→ **AIM OF THE EXERCISE**
The lines to copy run from the one containing "Subscribe Today" to the end of the records below; repeat them exactly and include nothing else.
────────
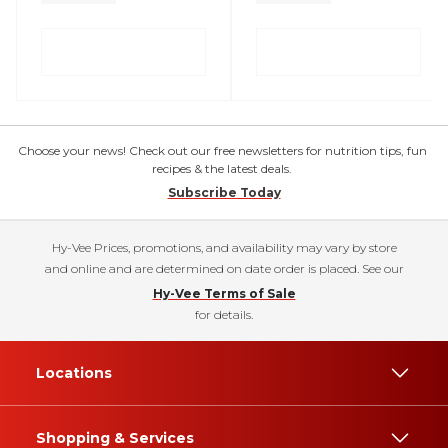
Choose your news! Check out our free newsletters for nutrition tips, fun
recipes & the latest deals.
Subscribe Today
Hy-Vee Prices, promotions, and availability may vary by store
and online and are determined on date order is placed. See our
Hy-Vee Terms of Sale
for details.
Locations
Shopping & Services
────────
→ **RESULT OF THE TASK**
Subscribe Today
Hy-Vee Prices, promotions, and availability may vary by store
and online and are determined on date order is placed. See our
Hy-Vee Terms of Sale
for details.
Locations
Shopping & Services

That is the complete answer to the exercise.